Waldman: I think the tier approach is very important and I think it gives you the chance to see the forest through the trees in the sense of understanding where these cutoffs are and this helps a fantasy owner understand how to develop that craft. Drafting is a craft. It’s about understanding the various ways you build a successful team through that process. You have to learn the rules to help guide you in a direction, but at some point you have to learn where that rule doesn’t apply.
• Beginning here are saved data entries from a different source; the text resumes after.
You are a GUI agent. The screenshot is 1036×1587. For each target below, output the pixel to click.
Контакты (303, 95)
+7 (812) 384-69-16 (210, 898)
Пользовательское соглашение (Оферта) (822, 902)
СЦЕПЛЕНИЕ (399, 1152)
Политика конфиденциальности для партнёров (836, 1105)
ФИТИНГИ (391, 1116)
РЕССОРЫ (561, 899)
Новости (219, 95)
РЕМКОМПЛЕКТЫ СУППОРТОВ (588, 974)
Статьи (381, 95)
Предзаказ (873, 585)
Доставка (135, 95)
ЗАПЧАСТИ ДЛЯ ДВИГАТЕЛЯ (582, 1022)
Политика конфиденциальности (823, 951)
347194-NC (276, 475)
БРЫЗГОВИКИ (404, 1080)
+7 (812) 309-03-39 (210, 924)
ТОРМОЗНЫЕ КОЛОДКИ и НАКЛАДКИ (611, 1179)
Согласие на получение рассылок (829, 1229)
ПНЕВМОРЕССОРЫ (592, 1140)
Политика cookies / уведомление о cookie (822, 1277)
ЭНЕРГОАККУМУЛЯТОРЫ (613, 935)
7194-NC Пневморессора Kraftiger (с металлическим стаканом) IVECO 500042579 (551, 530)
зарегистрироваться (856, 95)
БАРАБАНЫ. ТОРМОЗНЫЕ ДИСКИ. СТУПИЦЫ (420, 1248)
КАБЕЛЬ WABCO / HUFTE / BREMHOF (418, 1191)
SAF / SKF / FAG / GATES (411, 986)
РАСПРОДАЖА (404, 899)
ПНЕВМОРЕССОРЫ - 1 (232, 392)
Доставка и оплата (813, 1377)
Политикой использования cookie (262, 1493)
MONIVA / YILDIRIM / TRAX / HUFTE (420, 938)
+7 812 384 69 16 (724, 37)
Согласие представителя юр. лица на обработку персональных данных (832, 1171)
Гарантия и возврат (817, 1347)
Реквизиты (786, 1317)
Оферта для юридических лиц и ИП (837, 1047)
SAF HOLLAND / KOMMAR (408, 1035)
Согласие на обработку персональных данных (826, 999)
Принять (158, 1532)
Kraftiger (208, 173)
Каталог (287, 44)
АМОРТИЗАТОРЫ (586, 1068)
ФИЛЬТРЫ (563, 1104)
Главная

Knowing where those lines begin and end is what helps a fantasy owner make strong decisions. It’s like what Bruce Lee taught in the field of martial arts. The philosophy seems to be built on reacting to what the opponent does, but it’s also ground in thousands of years of tradition. However he frees the art from those rules within those traditions so the lines that define things are more flexible. People can become so heavily reliant on boundaries or traditions that those very things can limit them rather than free them. Having tiers can be a way to allow a fantasy owner to break free from conventions that could otherwise limit them.

Bramel: I agree that it’s about flexibility. I always liken it to a difference in NFL playbooks. There’s a lot of different ways to play good defense. You can have a good zone blitz scheme. You can play a Cover Two. You can run blitz overloads and be highly aggressive like the 46 with Buddy Ryan or what Rob and Rex Ryan are doing currently to evolve it. But all of these defensive schemes can be effective. You’re using the same framework: you have to have enough guys in the box to stop the run and you have to have enough players in coverage or bring enough guys in pass rush to stop the pass.
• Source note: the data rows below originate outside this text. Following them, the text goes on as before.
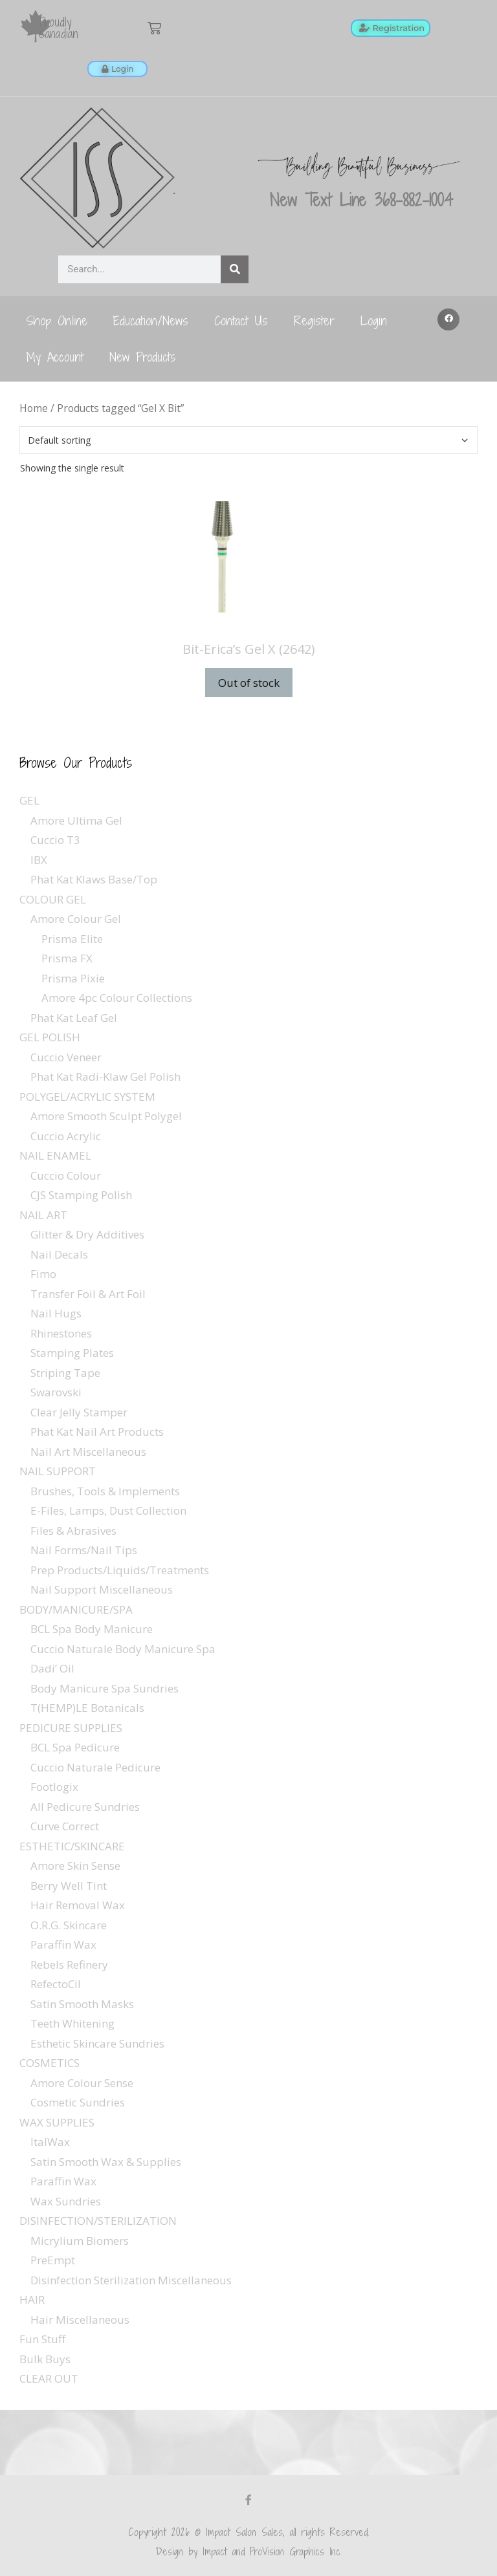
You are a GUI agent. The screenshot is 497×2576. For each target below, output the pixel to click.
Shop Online (56, 320)
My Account (54, 356)
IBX (38, 859)
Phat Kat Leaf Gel (73, 1017)
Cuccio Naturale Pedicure (95, 1767)
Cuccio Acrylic (65, 1136)
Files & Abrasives (73, 1530)
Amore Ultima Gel (76, 820)
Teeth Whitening (72, 2023)
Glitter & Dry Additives (87, 1234)
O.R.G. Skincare (68, 1925)
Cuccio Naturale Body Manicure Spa (122, 1648)
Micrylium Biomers (79, 2240)
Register (314, 320)
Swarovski (56, 1392)
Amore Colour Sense (81, 2082)
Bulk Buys (45, 2359)
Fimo (43, 1273)
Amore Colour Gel (75, 918)
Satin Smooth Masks (82, 2004)
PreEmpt (52, 2260)
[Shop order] (248, 440)
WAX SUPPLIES (56, 2122)
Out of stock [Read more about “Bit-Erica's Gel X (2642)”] (249, 682)
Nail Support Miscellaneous (101, 1589)
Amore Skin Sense (75, 1865)
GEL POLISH (49, 1037)
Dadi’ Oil (52, 1668)
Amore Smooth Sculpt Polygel (106, 1116)
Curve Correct (64, 1826)
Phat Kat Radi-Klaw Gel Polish (105, 1076)
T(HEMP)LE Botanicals (87, 1707)
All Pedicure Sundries (85, 1806)
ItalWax (50, 2141)
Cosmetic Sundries (77, 2102)
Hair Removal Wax (77, 1905)
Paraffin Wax (63, 1944)
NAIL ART (43, 1214)
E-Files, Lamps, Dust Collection (108, 1510)
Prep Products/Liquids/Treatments (119, 1570)
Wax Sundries (65, 2201)
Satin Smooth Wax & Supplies (105, 2161)
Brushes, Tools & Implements (105, 1491)
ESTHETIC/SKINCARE (72, 1846)
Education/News (150, 320)
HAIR (32, 2299)
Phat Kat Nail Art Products (97, 1431)
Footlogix (54, 1786)
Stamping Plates (72, 1352)
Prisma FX (67, 958)
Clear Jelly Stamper (78, 1412)
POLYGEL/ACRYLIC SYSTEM (87, 1096)
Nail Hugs (56, 1313)
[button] (448, 319)
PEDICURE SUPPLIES (70, 1727)
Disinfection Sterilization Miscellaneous (131, 2280)
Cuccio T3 (55, 839)
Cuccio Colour (65, 1175)
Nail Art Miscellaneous (88, 1451)
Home (33, 408)
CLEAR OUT (48, 2378)
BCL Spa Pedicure (75, 1747)
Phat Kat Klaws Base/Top (93, 879)
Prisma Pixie (73, 978)
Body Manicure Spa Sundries (104, 1688)
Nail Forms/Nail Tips (83, 1549)
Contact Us (241, 320)
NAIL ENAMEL (55, 1155)
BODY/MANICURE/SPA (76, 1609)
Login (373, 320)
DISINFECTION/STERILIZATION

In the same way, you can be successful with the Stud RB beginning or the quarterback by committee approach. Or, it is sound to try something like your Upside Down Draft Strategy or to go into the draft without a defined plan and attack by taking the highest player in given tiers knowing that you need to have depth at positions that don’t have good relative value and plenty of studs elsewhere to make up for that. It’s all the prep work that you do that allows you to make these decisions.

 

Categories: Analysis, Jene Bramel, Q&ATags: , , , , , , , ,

5 comments

  1. I have never bothered to do an IDP League precisely because the best IDP players don’t go until the 8th round or so in traditional drafts. What’s the point? Why bother get involved if the defensive players are so poorly thought of?

    So I like the idea of this scoring system very much and I hope it catches on.

    (That being said QBs should always put up the most points in any league because they are either the most valuable player on their respective team or the reason that their team is no good. If we had a full-on, start from absolute scratch draft in the NFL today the first round would be 50% quarterbacks. So, just don’t get too cute with scoring systems where all of a sudden a TE is equal to a QB, that’s 100% non-sense. I don’t believe a TE would be drafted in my hypothetical NFL draft in the first 3 rounds. If all positions are equivalent then you might as well make kickers approximately equal to QBs, RBs, and TEs. Why not? Don’t get it twisted people!)

  2. IDP leagues rule. Way more fun than just offensive players – even if they don’t generally score as well as offensive players.

    • Completely agree. If I could only play in one league it would be a combo IDP/Offense league. No doubt. Watching Justin Tuck is just as fun as watching Rob Gronkowski. Glad you commented.

  3. Dr. Jene’s IDP guidance combined with Upside Down drafting has worked wonderfully in my drafts so far. Totally agree with the sentiment about equalizing scoring on each side of the ball – hope this breaks out.